Having taught some courses to graduate students (in economics) that involve programing, some of them using Julia, my perspective on the “first programming language” question is the following.
Some people gravitate to programming at an early age, eg during the elementary and primary school years. They find computers fascinating, and they want to learn to program. Initially, a lot of their knowledge is self-taught and not necessarily organized, they can have important blind spots. Nevertheless, they quickly master basic concepts, and can move up to more advanced ones quickly.
Other people realize that they have to program, usually in their senior undergrad years, or during the first part of their graduate education. They are not especially attracted to it, and frequently just want to solve a problem with the minimum programming necessary.

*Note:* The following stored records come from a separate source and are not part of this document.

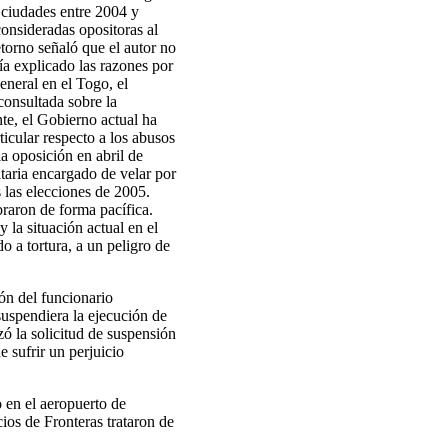
s ciudades entre 2004 y
consideradas opositoras al
torno señaló que el autor no
a explicado las razones por
eneral en el Togo, el
consultada sobre la
te, el Gobierno actual ha
icular respecto a los abusos
a oposición en abril de
taria encargado de velar por
s las elecciones de 2005.
braron de forma pacífica.
 la situación actual en el
o a tortura, a un peligro de
ión del funcionario
 suspendiera la ejecución de
zó la solicitud de suspensión
e sufrir un perjuicio
 en el aeropuerto de
ios de Fronteras trataron de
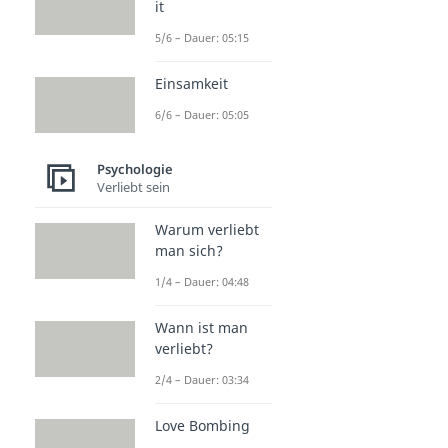
it
5/6 – Dauer: 05:15
Einsamkeit
6/6 – Dauer: 05:05
Psychologie
Verliebt sein
Warum verliebt
man sich?
1/4 – Dauer: 04:48
Wann ist man
verliebt?
2/4 – Dauer: 03:34
Love Bombing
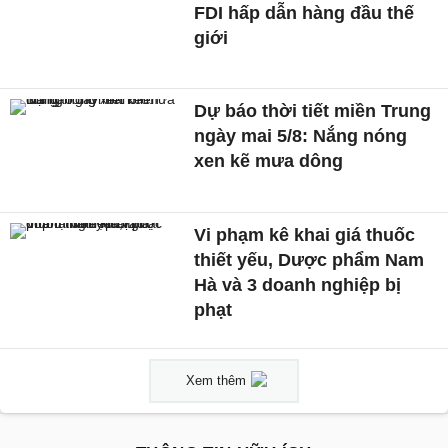
FDI hấp dẫn hàng đầu thế
giới
Dự báo thời tiết miền Trung
ngày mai 5/8: Nắng nóng
xen kẽ mưa dông
Vi phạm kê khai giá thuốc
thiết yếu, Dược phẩm Nam
Hà và 3 doanh nghiệp bị
phạt
Xem thêm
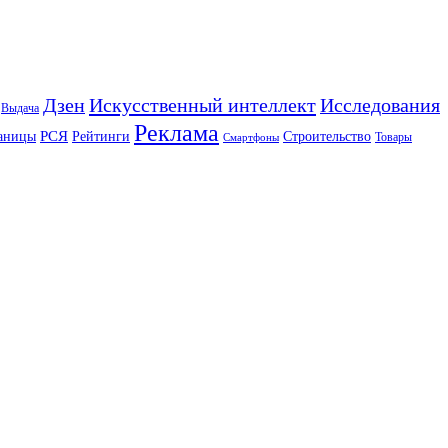
Искусственный интеллект
Дзен
Исследования
Выдача
Реклама
РСЯ
аницы
Рейтинги
Строительство
Товары
Смартфоны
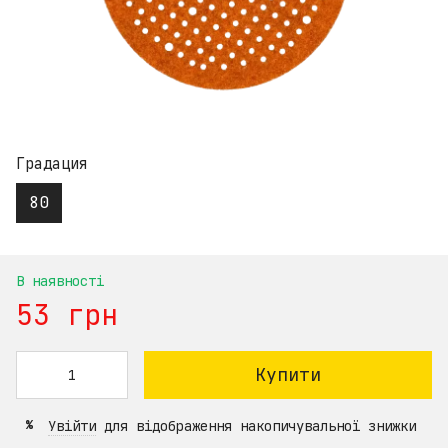
Градация
80
В наявності
53 грн
Купити
Увійти
для відображення накопичувальної знижки
%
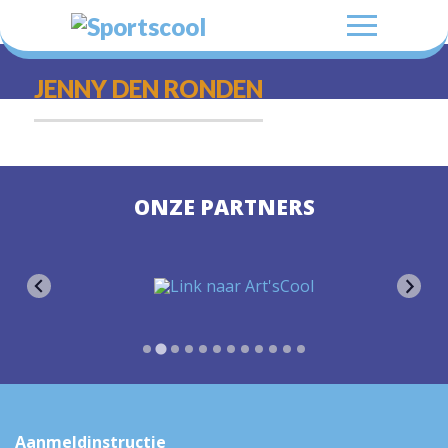
JENNY DEN RONDEN
ONZE PARTNERS
Aanmeldinstructie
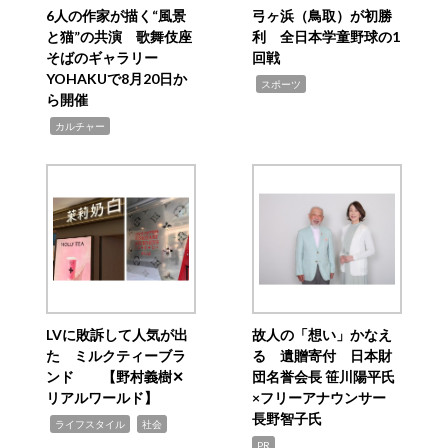
6人の作家が描く“風景
弓ヶ浜（鳥取）が初勝
と猫”の共演 歌舞伎座
利 全日本学童野球の1
そばのギャラリー
回戦
YOHAKUで8月20日か
,
スポーツ
ら開催
,
カルチャー
LVに敗訴して人気が出
故人の「想い」かなえ
た ミルクティーブラ
る 遺贈寄付 日本財
ンド 【野村義樹✕
団名誉会長 笹川陽平氏
リアルワールド】
×フリーアナウンサー
長野智子氏
,
,
ライフスタイル
社会
PR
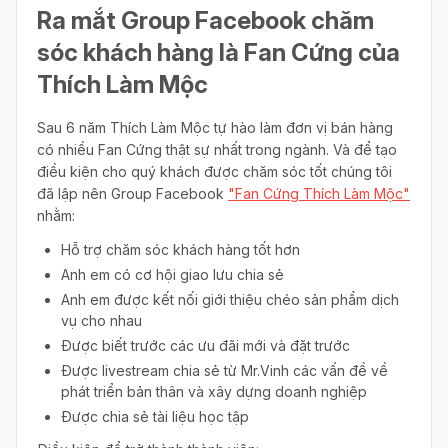
Ra mắt Group Facebook chăm
sóc khách hàng là Fan Cứng của
Thích Làm Mộc
Sau 6 năm Thích Làm Mộc tự hào làm đơn vị bán hàng
có nhiều Fan Cứng thật sự nhất trong ngành. Và để tạo
điều kiện cho quý khách được chăm sóc tốt chúng tôi
đã lập nên Group Facebook
"Fan Cứng Thích Làm Mộc"
nhằm:
Hỗ trợ chăm sóc khách hàng tốt hơn
Anh em có cơ hội giao lưu chia sẻ
Anh em được kết nối giới thiệu chéo sản phẩm dịch
vụ cho nhau
Được biết trước các ưu đãi mới và đặt trước
Được livestream chia sẻ từ Mr.Vinh các vấn đề về
phát triển bản thân và xây dựng doanh nghiệp
Được chia sẻ tài liệu học tập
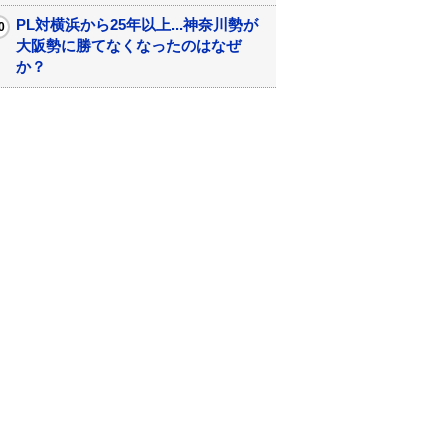
PL対横浜から25年以上...神奈川勢が
大阪勢に勝てなくなったのはなぜ
か？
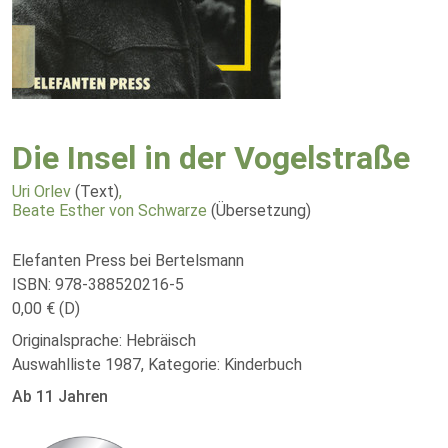
Die Insel in der Vogelstraße
Uri Orlev
(Text)
,
Beate Esther von Schwarze
(Übersetzung)
Elefanten Press bei Bertelsmann
ISBN: 978-388520216-5
0,00 € (D)
Originalsprache: Hebräisch
Auswahlliste 1987, Kategorie: Kinderbuch
Ab 11 Jahren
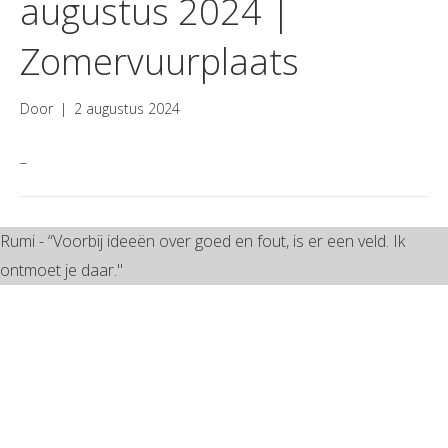
augustus 2024 |
Zomervuurplaats
Door
|
2 augustus 2024
–
Rumi - “Voorbij ideeën over goed en fout, is er een veld. Ik
ontmoet je daar."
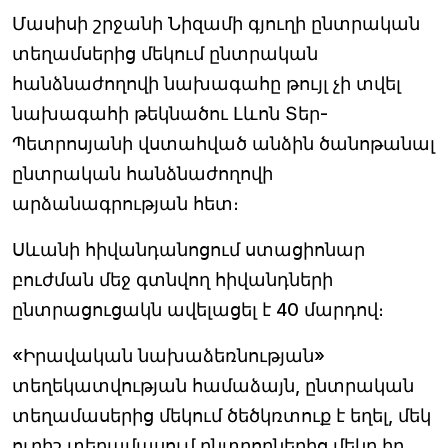
Մասիսի շրջանի Նիզամի գյուղի ընտրական
տեղամսերից մեկում ընտրական
հանձնաժողովի նախագահը թույլ չի տվել
նախագահի թեկնածու Լևոն Տեր-
Պետրոսյանի վստահված անձին ծանոթանալ
ընտրական հանձնաժողովի
արձանագրության հետ։
Սևանի հիվանդանոցում ստացիոնար
բուժման մեջ գտնվող հիվանդների
ընտրացուցակն ավելացել է 40 մարդով։
«Իրավական նախաձեռնության»
տեղեկատվության համաձայն, ընտրական
տեղամասերից մեկում ծեծկռտուք է եղել, մեկ
ուրիշ տեղամասում ընտրողներից մեկը իր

This is of course a simplification, and the age of starting programming may not be the key factor. The point is that the two groups require different approaches. For the first one, Julia can be a source of fascinating concepts and tools (multiple dispatch, metaprogramming, …). For the second one, it can be a collection of sophisticated tools which are overwhelming upon first encounter to the point of incomprehensibility.
When writing introductory material, I find it helpful to keep the above distinction in mind. I think that a carefully chosen subset of Julia can be a great “first programming language”, one that also provides seamless transition into learning advanced concepts later, within the same language. But choosing this subset depends on the target audience, their objectives (eg optimization problems, differential equations, dynamic programming, DSGE models, etc).
This is why I think that metaprogramming, and even the intricacies of types and multiple dispatch can be omitted in a “first programming language” context. I think the place for them is short, self-contained tutorials. But again, the manual is very good for that purpose.